|Sixteen tracks of solo bass, some of it multi-tracked but all of it sparse and atmospheric. Hunter gets points for his clean technique and good taste (no slap-n-tapathons here), and his interpretation of Dave Holland's "Conference of the Birds" is especially lyrical.|
Bassplayer. August 1995
Steve Hunter has compiled an impressive solo bass effort on Night People. Hunter creates an amazing texture with the combination of bass lines, chordal phrasings and rhythms, and superimposed melody lines. This combination of voicing and textures that he projects will leave listeners questioning whether he has actually used bass for all of the voices deployed. But, rest assured because despite the illusion that there are three different instruments playing simultaneously at times, Hunter has accomplished it all on the five string bass.
Besides the technical marvel of what Hunter has accomplished for solo bass guitar, he has also put together some tasty arrangements that demonstrate his skill in the craft of musical composition. The form is an interesting combination of classically-influenced, 20th century, and jazz styles. Hunter does not sit idle in stagnate modes, simple harmonization, or repetitive motives, but instead puts a great effort into the exploration of all of these facets of his music. And, this is how he manages to keep an entire album of solo bass interesting.
Fans of bass guitar and solo bass will want to check out this CD from Steve Hunter. But, don't go by my appraisal. This is the CD that Chick Corea called "...a wonderful album of solo bass - very artful and melodic."
Steve Hunter has produced a work of sometimes exquisite beauty that is a million miles away from a self indulgent exercise the concept might suggest. Night People is an exploration of melody as much as rhythm and contains a surprising range of colours and textures on material ranging from free improvisations to composed pieces using solo and multi-tracked five-string bass.
Rolling Stone, June 1995
… Just as peaceful. as beautiful and even as impressive is Steve Hunter's solo five-string electric bass guitar recital. What a tone! The phrasing is full of contained passion, and Hunter's compositions are quite outstanding. Furthermore, his performance of Dave Holland's "Conference of the Birds" prompted me to get out the deliriously beautiful ECM album of the same name. Many thanks for that.
Sydney Morning Herald.
This is supposedly a world first: an entire album of nothing but bass guitar. If that sounds excessively eclectic, think again. This is not any old bass guitarist: Steve Hunter is a magician whose mid-boggling technique allows him to do things lesser mortals could not conceive of on his 5-string instrument. Notice I did not say "solo" bass. Hunter creates considerable variation in style and texture by judicious use of multi-tracking on some pieces. His forays in the upper register are almost indistinguishable from a singing classical guitar. This must be heard to be believed. The compositions generally evoke stillness, loneliness, or crystalline beauty, as suggested but he inclusion of Chick Corea's timeless Crystal Silence. Another of my all-time favourite pieces is also covered: Dave Holland's magnificent "Conference of the Birds", which works brilliantly in this format.

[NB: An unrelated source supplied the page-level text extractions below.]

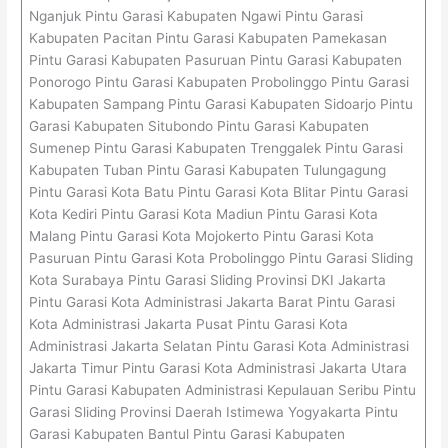
Nganjuk Pintu Garasi Kabupaten Ngawi Pintu Garasi
Kabupaten Pacitan Pintu Garasi Kabupaten Pamekasan
Pintu Garasi Kabupaten Pasuruan Pintu Garasi Kabupaten
Ponorogo Pintu Garasi Kabupaten Probolinggo Pintu Garasi
Kabupaten Sampang Pintu Garasi Kabupaten Sidoarjo Pintu
Garasi Kabupaten Situbondo Pintu Garasi Kabupaten
Sumenep Pintu Garasi Kabupaten Trenggalek Pintu Garasi
Kabupaten Tuban Pintu Garasi Kabupaten Tulungagung
Pintu Garasi Kota Batu Pintu Garasi Kota Blitar Pintu Garasi
Kota Kediri Pintu Garasi Kota Madiun Pintu Garasi Kota
Malang Pintu Garasi Kota Mojokerto Pintu Garasi Kota
Pasuruan Pintu Garasi Kota Probolinggo Pintu Garasi Sliding
Kota Surabaya Pintu Garasi Sliding Provinsi DKI Jakarta
Pintu Garasi Kota Administrasi Jakarta Barat Pintu Garasi
Kota Administrasi Jakarta Pusat Pintu Garasi Kota
Administrasi Jakarta Selatan Pintu Garasi Kota Administrasi
Jakarta Timur Pintu Garasi Kota Administrasi Jakarta Utara
Pintu Garasi Kabupaten Administrasi Kepulauan Seribu Pintu
Garasi Sliding Provinsi Daerah Istimewa Yogyakarta Pintu
Garasi Kabupaten Bantul Pintu Garasi Kabupaten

Australian Jazz & Blues. Vol 1, No 6
This CD strikes me as being a little like a magic realist novel. It unfolds gently, without recourse to grand hyperbole, but creates atmospheres resonant with unseen images and whispered rumours of imminent incidents. The mist unusual, perhaps even amazing element of this is that Night People is a solo recording. The only instrument utilised is Hunter's five strong electric bass. Ostensibly a jazz record, the moods Hunter captures go along way beyond being purely jazz. There is a folk feel predominant throughout the recording, and for the most part fusion drudgery is thankfully kept at arm's length. Curiouser and curiouser, as someone famous said. The local music scene is indeed a many be-plectrum fingered beast.
The Drum Media February 1995
Whether hes playing solo bass or against a dubbed bass track, his touch and smoky tone are consistently evident. His use of dynamics is nothing short of expansive and he really knows how to exploit his instrument's voicings. This is obvious from his excellent chordal work.

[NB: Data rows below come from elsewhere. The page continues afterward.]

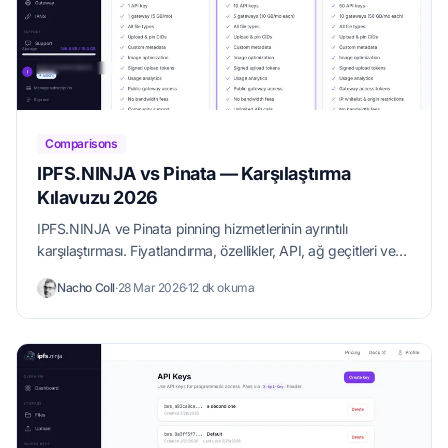
Comparisons
IPFS.NINJA vs Pinata — Karşılaştırma
Kılavuzu 2026
IPFS.NINJA ve Pinata pinning hizmetlerinin ayrıntılı
karşılaştırması. Fiyatlandırma, özellikler, API, ağ geçitleri ve
geliştirici deneyimi yan yana.
Nacho Coll
·
28 Mar 2026
·
12 dk okuma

On Night People, you hear comprehensively for the first time a remarkably lyrical Hunter, exploring the timbral possibilities of his instrument through subtle understatement and poignant romance. There are moments on Night People where, if you didn't know it was only bass guitar you were listening to, you could mistake it for a Spanish guitar exploring a tone poem, say, over a bass, the playing is so lyrical.
The Drum Media January 1995
An album strictly for true lovers of the bass guitar… The material is generally gentle but very imaginative and beautifully performed.… The majority of the material is original, delightful and inspiring to those who are playing basic bass and looking to push the instrument to new heights. This album represents the kind of recording we are often asked about in Bassist as such commercial bass performances are rare and often hard to come by.